Quite a bit of terrain is covered in this book, but don’t be fooled, it is a deep read and does cover every aspect of human existence. Ambitious yes, but Shyalpa Tenzin Rinpoche has successfully achieved this with this book in my opinion. The writing is clear and concise and grounded very much in Tibetan Buddhism as well as the full experience of being human – every nook and cranny.

The concept of freedom is referred to quite often within the pages of “Living Fully”, as the essence of this book is about how to experience each moment of our lives and be present. The topics covered within its pages primarily relate to the theme of how to break through confusion and how to find freedom from suffering and provides instructions on what qualities we can cultivate to help us on the path and in turn, live a good life.

Suggestions such as examining our intentions, thinking of how to be of benefit and working with our minds by using meditation and mindfulness are referred to regularly in “Living Fully”. A large part of the book speaks to how meditation helps to reveal wisdom and serves as a buffer against the challenges that can arise in our lives.
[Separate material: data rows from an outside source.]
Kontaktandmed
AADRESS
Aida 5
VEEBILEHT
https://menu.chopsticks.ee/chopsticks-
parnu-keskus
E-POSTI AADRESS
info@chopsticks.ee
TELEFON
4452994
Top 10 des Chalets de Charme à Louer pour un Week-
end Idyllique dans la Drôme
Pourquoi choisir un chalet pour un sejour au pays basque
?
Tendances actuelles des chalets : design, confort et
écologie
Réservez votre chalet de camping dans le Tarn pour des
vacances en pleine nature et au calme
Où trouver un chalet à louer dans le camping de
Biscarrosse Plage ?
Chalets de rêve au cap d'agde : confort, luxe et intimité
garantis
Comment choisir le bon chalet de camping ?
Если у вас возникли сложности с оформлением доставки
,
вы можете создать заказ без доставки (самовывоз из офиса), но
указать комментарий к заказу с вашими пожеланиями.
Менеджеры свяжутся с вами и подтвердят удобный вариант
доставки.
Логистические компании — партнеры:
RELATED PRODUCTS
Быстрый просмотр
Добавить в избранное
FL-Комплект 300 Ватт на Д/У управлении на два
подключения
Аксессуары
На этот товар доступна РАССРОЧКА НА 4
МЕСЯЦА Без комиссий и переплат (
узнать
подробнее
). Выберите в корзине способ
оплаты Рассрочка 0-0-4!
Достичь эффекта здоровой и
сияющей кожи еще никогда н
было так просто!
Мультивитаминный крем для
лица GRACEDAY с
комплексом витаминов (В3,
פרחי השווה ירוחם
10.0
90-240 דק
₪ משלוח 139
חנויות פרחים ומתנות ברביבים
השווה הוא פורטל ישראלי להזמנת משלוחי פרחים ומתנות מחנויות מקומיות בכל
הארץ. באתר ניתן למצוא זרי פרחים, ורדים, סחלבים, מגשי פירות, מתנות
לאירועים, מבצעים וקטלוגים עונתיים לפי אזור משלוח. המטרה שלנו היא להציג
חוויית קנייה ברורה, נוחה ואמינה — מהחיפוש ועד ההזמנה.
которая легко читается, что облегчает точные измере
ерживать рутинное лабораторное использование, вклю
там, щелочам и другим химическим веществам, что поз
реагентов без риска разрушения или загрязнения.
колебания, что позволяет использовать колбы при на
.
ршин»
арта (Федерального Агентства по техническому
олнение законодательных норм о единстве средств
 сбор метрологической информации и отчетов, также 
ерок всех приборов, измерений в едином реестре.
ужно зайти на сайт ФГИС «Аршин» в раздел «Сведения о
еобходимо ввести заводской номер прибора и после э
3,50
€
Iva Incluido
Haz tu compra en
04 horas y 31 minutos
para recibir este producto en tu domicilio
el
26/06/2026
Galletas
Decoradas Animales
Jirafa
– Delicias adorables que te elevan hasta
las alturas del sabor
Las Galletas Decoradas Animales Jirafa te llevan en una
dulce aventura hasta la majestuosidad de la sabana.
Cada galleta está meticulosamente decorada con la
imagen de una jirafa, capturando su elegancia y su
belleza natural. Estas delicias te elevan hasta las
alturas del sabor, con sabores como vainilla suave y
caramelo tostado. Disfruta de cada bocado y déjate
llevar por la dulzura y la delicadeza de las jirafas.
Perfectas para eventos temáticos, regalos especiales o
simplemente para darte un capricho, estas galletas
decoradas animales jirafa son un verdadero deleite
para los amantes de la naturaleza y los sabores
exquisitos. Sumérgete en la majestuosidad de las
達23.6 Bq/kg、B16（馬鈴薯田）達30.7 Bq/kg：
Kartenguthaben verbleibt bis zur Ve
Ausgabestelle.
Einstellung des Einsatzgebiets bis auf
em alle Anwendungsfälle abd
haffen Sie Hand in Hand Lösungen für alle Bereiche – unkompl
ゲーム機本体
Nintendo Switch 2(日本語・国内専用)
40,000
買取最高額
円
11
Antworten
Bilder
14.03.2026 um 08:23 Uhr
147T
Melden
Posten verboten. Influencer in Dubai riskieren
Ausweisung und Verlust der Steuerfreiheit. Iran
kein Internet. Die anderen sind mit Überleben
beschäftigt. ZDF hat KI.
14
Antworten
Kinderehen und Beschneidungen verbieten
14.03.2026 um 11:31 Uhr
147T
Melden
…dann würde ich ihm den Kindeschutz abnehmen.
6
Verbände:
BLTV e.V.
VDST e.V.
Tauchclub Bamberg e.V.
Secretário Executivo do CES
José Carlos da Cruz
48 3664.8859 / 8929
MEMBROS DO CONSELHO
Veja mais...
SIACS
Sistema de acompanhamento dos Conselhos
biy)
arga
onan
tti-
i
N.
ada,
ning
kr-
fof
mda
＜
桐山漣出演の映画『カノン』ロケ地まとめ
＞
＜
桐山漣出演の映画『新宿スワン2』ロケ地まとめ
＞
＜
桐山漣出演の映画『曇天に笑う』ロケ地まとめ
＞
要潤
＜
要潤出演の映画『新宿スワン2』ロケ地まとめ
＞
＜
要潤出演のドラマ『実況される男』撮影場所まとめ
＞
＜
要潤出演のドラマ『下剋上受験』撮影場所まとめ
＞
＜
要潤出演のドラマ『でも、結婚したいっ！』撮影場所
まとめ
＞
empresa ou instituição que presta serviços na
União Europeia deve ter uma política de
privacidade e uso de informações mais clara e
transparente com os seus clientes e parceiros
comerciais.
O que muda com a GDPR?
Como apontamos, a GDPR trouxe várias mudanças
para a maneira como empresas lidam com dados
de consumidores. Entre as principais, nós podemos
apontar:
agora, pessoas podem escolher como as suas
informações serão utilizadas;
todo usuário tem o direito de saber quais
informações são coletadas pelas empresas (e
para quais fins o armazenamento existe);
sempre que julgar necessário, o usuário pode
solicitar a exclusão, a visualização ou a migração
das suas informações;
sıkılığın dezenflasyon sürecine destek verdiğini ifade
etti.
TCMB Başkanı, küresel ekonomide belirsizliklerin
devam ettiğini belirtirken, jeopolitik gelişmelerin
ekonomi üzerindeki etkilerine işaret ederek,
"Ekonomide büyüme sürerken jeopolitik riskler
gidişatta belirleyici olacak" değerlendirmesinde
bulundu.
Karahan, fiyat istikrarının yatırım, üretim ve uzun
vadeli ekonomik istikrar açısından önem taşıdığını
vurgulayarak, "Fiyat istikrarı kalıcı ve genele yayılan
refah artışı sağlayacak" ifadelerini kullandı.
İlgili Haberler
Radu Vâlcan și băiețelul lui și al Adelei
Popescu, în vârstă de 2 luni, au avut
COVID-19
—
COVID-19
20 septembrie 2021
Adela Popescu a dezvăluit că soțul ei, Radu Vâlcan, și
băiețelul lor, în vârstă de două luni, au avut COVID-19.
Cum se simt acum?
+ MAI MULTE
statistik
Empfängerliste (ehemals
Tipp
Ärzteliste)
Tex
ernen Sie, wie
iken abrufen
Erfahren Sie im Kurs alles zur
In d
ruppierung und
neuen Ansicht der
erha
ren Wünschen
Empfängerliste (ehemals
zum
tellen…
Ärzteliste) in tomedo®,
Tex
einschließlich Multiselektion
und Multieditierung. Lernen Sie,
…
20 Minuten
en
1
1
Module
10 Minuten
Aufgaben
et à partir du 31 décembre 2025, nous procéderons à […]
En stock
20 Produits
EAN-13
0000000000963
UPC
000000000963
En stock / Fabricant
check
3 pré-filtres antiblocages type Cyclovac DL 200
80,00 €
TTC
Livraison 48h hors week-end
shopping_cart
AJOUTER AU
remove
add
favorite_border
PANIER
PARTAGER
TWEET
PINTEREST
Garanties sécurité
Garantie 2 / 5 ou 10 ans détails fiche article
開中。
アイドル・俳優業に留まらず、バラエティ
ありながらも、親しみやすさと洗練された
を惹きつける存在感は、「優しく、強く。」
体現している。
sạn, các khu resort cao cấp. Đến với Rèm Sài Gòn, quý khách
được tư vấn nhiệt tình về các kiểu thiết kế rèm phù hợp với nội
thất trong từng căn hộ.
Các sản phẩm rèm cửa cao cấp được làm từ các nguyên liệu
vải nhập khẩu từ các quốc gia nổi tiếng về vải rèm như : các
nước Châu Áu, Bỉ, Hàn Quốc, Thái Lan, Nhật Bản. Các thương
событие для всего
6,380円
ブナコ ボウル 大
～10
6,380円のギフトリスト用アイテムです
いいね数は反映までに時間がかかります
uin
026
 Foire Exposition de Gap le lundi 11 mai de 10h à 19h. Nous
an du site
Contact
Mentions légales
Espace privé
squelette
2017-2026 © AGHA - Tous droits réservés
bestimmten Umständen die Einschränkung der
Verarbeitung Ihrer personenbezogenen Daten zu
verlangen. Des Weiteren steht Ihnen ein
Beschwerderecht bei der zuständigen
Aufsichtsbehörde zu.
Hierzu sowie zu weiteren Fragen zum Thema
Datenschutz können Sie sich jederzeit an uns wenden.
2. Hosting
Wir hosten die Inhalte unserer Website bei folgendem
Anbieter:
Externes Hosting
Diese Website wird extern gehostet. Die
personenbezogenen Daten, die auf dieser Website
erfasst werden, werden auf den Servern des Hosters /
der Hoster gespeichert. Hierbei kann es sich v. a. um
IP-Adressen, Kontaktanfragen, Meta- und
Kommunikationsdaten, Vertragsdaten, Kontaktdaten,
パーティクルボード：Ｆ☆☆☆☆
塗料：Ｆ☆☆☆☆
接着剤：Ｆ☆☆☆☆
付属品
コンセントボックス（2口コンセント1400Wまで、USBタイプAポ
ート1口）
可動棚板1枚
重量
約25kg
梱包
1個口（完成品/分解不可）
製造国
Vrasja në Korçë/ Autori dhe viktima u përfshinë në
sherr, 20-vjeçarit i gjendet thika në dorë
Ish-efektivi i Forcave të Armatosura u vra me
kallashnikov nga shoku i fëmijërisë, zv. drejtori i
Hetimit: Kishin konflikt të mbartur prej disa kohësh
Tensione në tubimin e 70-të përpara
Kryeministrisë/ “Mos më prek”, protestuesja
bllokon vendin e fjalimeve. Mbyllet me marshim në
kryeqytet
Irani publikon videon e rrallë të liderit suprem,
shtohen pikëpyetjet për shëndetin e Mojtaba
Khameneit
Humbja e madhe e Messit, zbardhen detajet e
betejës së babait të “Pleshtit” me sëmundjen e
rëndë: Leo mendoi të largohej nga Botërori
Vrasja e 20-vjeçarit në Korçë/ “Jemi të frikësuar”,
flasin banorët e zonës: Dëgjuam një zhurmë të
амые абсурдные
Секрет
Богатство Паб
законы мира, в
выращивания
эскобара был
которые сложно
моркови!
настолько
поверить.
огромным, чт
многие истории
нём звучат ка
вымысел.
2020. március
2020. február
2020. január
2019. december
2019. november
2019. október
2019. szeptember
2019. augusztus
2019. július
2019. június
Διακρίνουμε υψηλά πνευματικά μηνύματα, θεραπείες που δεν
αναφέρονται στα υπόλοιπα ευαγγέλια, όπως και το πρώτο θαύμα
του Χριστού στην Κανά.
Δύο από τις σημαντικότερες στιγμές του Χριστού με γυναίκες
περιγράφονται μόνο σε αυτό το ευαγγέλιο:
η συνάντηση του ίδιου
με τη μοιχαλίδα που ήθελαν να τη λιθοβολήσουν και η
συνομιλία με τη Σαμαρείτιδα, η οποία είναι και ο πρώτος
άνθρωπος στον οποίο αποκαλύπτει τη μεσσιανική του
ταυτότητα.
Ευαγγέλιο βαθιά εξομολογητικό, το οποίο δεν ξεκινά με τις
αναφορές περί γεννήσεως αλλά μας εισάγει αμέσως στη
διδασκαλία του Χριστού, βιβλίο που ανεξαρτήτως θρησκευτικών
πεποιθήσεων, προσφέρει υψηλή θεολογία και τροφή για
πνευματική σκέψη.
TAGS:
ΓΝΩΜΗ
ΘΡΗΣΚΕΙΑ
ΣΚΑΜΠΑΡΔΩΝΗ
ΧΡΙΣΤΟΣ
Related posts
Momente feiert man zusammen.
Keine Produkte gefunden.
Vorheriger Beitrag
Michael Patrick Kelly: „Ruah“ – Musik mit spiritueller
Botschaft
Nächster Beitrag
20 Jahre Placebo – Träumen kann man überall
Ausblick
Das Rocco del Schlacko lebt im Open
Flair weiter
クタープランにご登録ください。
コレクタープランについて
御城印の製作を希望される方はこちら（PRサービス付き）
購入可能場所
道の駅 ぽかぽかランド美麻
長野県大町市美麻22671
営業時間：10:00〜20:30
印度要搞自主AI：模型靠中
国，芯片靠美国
Concepts core to Buddhist thought such as the nature of change and impermanence, obstacles, antidotes, karma, self-liberation, non-duality, attachments and specifically, as the title would suggest, the power that comes from realization around our precious human birth and the need to act now are all explored within the book. Shyalpa Tenzin Rinpoche also spends some time expressing how important it is for one to have a teacher in one’s life and how this relationship can help us on our spiritual path. The concept that the teacher is always available to us 24/7 is also explored as well as how we ourselves are our best teachers in guiding ourselves along the way since at the end of the day, nobody can do the work for us but ourselves.

The final chapter of the book comes from a Question and Answer session with Shyalpa Tenzin Rinpoche and mainly focuses on the topics of love, work and life in our present age. This section alone was quite nourishing for me as it related much to topics that I’m currently focused on such as how to balance my attachment to technology with my desire to share and connect with others as well as how to function in the material world but be free.

“Living Fully: Finding Joy in Every Breath” is one of those valuable books that can be picked up and referred to at any point as any chapter that you turn to will provide you with insight. Regardless of how far along in practice and study a student is engaged on the path, Shyalpa Tenzin Rinpoche has written a book that deepens the core principles of how to be present in every moment and makes that possibility less daunting.